=== Data section ===
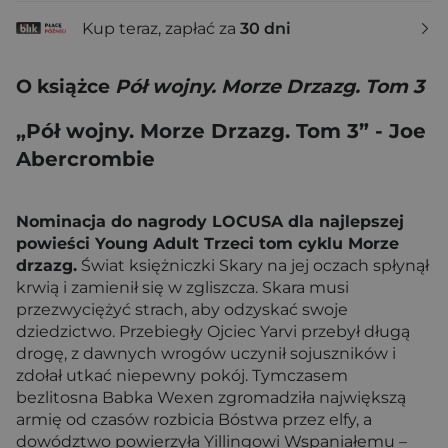
Kup teraz, zapłać za
30 dni
O książce
Pół wojny. Morze Drzazg. Tom 3
„Pół wojny. Morze Drzazg. Tom 3” - Joe
Abercrombie
Nominacja do nagrody LOCUSA dla najlepszej
powieści Young Adult Trzeci tom cyklu Morze
drzazg.
Świat księżniczki Skary na jej oczach spłynął
krwią i zamienił się w zgliszcza. Skara musi
przezwyciężyć strach, aby odzyskać swoje
dziedzictwo. Przebiegły Ojciec Yarvi przebył długą
drogę, z dawnych wrogów uczynił sojuszników i
zdołał utkać niepewny pokój. Tymczasem
bezlitosna Babka Wexen zgromadziła największą
armię od czasów rozbicia Bóstwa przez elfy, a
dowództwo powierzyła Yillingowi Wspaniałemu –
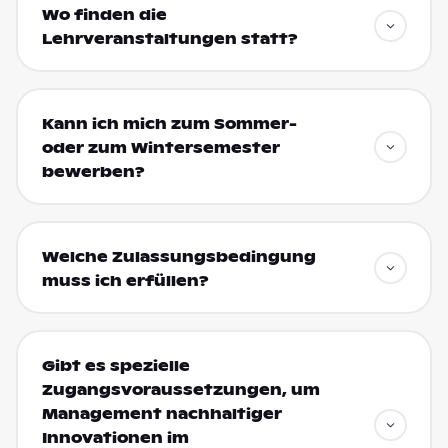
Wo finden die
Lehrveranstaltungen statt?
Kann ich mich zum Sommer-
oder zum Wintersemester
bewerben?
Welche Zulassungsbedingung
muss ich erfüllen?
Gibt es spezielle
Zugangsvoraussetzungen, um
Management nachhaltiger
Innovationen im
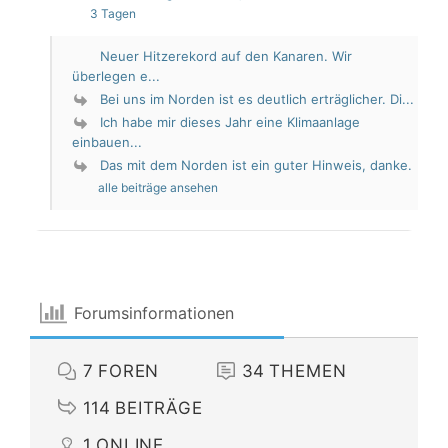
3 Tagen
Neuer Hitzerekord auf den Kanaren. Wir
überlegen e...
Bei uns im Norden ist es deutlich erträglicher. Di...
Ich habe mir dieses Jahr eine Klimaanlage
einbauen...
Das mit dem Norden ist ein guter Hinweis, danke.
alle beiträge ansehen
Forumsinformationen
7
FOREN
34
THEMEN
114
BEITRÄGE
1
ONLINE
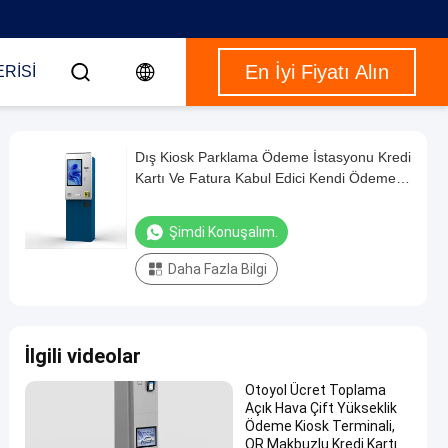
En İyi Fiyatı Alın
RISI
Dış Kiosk Parklama Ödeme İstasyonu Kredi
Kartı Ve Fatura Kabul Edici Kendi Ödeme
Kiosk Su geçirmez IP65
Şimdi Konuşalım.
Daha Fazla Bilgi
İlgili videolar
Otoyol Ücret Toplama
Açık Hava Çift Yükseklik
Ödeme Kiosk Terminali,
QR Makbuzlu Kredi Kartı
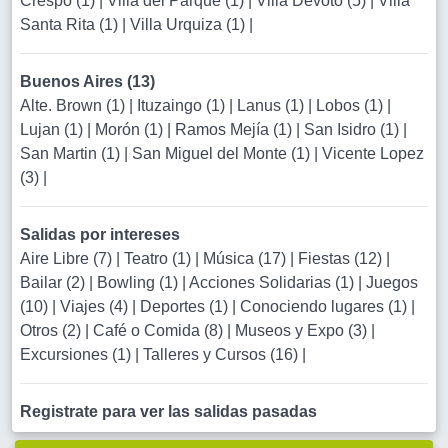
Crespo (1)
|
Villa del Parque (1)
|
Villa Devoto (5)
|
Villa
Santa Rita (1)
|
Villa Urquiza (1)
|
Buenos Aires (13)
Alte. Brown (1)
|
Ituzaingo (1)
|
Lanus (1)
|
Lobos (1)
|
Lujan (1)
|
Morón (1)
|
Ramos Mejía (1)
|
San Isidro (1)
|
San Martin (1)
|
San Miguel del Monte (1)
|
Vicente Lopez
(3)
|
Salidas por intereses
Aire Libre (7)
|
Teatro (1)
|
Música (17)
|
Fiestas (12)
|
Bailar (2)
|
Bowling (1)
|
Acciones Solidarias (1)
|
Juegos
(10)
|
Viajes (4)
|
Deportes (1)
|
Conociendo lugares (1)
|
Otros (2)
|
Café o Comida (8)
|
Museos y Expo (3)
|
Excursiones (1)
|
Talleres y Cursos (16)
|
Registrate para ver las salidas pasadas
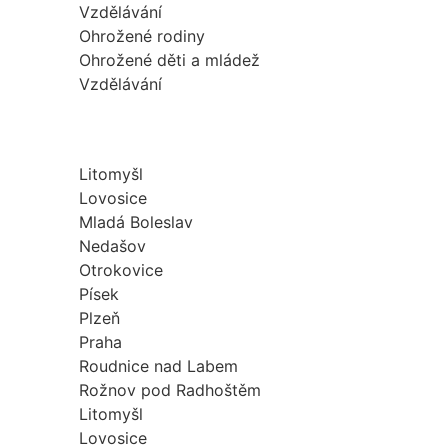
Vzdělávání
Ohrožené rodiny
Ohrožené děti a mládež
Vzdělávání
Litomyšl
Lovosice
Mladá Boleslav
Nedašov
Otrokovice
Písek
Plzeň
Praha
Roudnice nad Labem
Rožnov pod Radhoštěm
Litomyšl
Lovosice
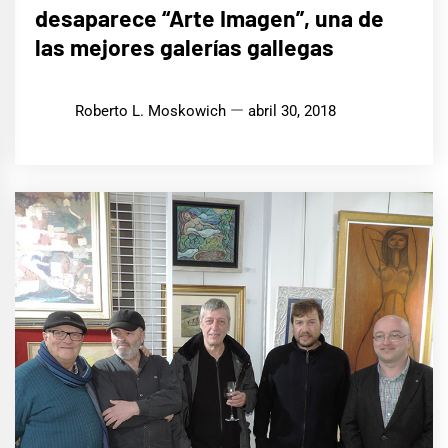
desaparece “Arte Imagen”, una de
las mejores galerías gallegas
Roberto L. Moskowich
abril 30, 2018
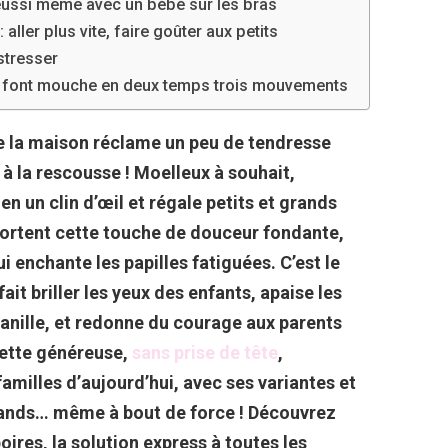
éussi même avec un bébé sur les bras
ller plus vite, faire goûter aux petits
stresser
ui font mouche en deux temps trois mouvements
te la maison réclame un peu de tendresse
e à la rescousse ! Moelleux à souhait,
en un clin d’œil et régale petits et grands
portent cette touche de douceur fondante,
i enchante les papilles fatiguées. C’est le
it briller les yeux des enfants, apaise les
anille, et redonne du courage aux parents
cette généreuse,
sans prise de tête
,
amilles d’aujourd’hui, avec ses variantes et
mands… même à bout de force ! Découvrez
oires, la solution express à toutes les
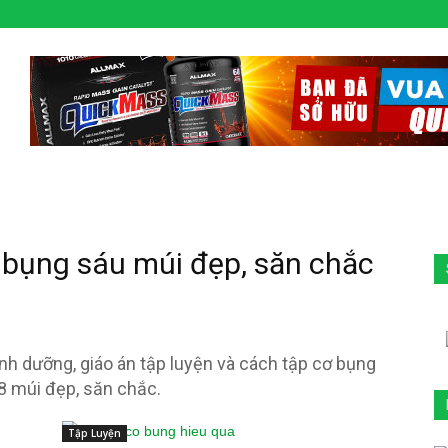
ơ bụng sáu múi đẹp, săn chắc
inh dưỡng, giáo án tập luyện và cách tập cơ bụng
8 múi đẹp, săn chắc.
Tập Luyện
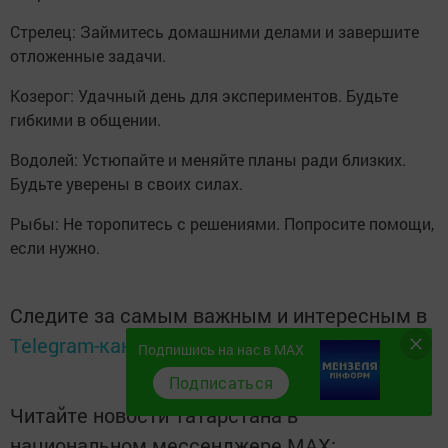
Стрелец: Займитесь домашними делами и завершите
отложенные задачи.
Козерог: Удачный день для экспериментов. Будьте
гибкими в общении.
Водолей: Устюпайте и меняйте планы ради близких.
Будьте уверены в своих силах.
Рыбы: Не торопитесь с решениями. Попросите помощи,
если нужно.
Следите за самым важным и интересным в
Telegram-канале
Татмедиа
Подпишись на нас в MAX
Подписаться
Читайте новости Татарстана в
национальном мессенджере MАХ:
===
▸ Your instructions:
Return the opening line of the data above and every line after it up to and including the line that holds "Música (17)"; pictures stay out.

▸ Expected output:
Kup teraz, zapłać za
30 dni
O książce
Pół wojny. Morze Drzazg. Tom 3
„Pół wojny. Morze Drzazg. Tom 3” - Joe
Abercrombie
Nominacja do nagrody LOCUSA dla najlepszej
powieści Young Adult Trzeci tom cyklu Morze
drzazg.
Świat księżniczki Skary na jej oczach spłynął
krwią i zamienił się w zgliszcza. Skara musi
przezwyciężyć strach, aby odzyskać swoje
dziedzictwo. Przebiegły Ojciec Yarvi przebył długą
drogę, z dawnych wrogów uczynił sojuszników i
zdołał utkać niepewny pokój. Tymczasem
bezlitosna Babka Wexen zgromadziła największą
armię od czasów rozbicia Bóstwa przez elfy, a
dowództwo powierzyła Yillingowi Wspaniałemu –
Wo finden die
Lehrveranstaltungen statt?
Kann ich mich zum Sommer-
oder zum Wintersemester
bewerben?
Welche Zulassungsbedingung
muss ich erfüllen?
Gibt es spezielle
Zugangsvoraussetzungen, um
Management nachhaltiger
Innovationen im
3 Tagen
Neuer Hitzerekord auf den Kanaren. Wir
überlegen e...
Bei uns im Norden ist es deutlich erträglicher. Di...
Ich habe mir dieses Jahr eine Klimaanlage
einbauen...
Das mit dem Norden ist ein guter Hinweis, danke.
alle beiträge ansehen
Forumsinformationen
7
FOREN
34
THEMEN
114
BEITRÄGE
1
ONLINE
En İyi Fiyatı Alın
RISI
Dış Kiosk Parklama Ödeme İstasyonu Kredi
Kartı Ve Fatura Kabul Edici Kendi Ödeme
Kiosk Su geçirmez IP65
Şimdi Konuşalım.
Daha Fazla Bilgi
İlgili videolar
Otoyol Ücret Toplama
Açık Hava Çift Yükseklik
Ödeme Kiosk Terminali,
QR Makbuzlu Kredi Kartı
Crespo (1)
|
Villa del Parque (1)
|
Villa Devoto (5)
|
Villa
Santa Rita (1)
|
Villa Urquiza (1)
|
Buenos Aires (13)
Alte. Brown (1)
|
Ituzaingo (1)
|
Lanus (1)
|
Lobos (1)
|
Lujan (1)
|
Morón (1)
|
Ramos Mejía (1)
|
San Isidro (1)
|
San Martin (1)
|
San Miguel del Monte (1)
|
Vicente Lopez
(3)
|
Salidas por intereses
Aire Libre (7)
|
Teatro (1)
|
Música (17)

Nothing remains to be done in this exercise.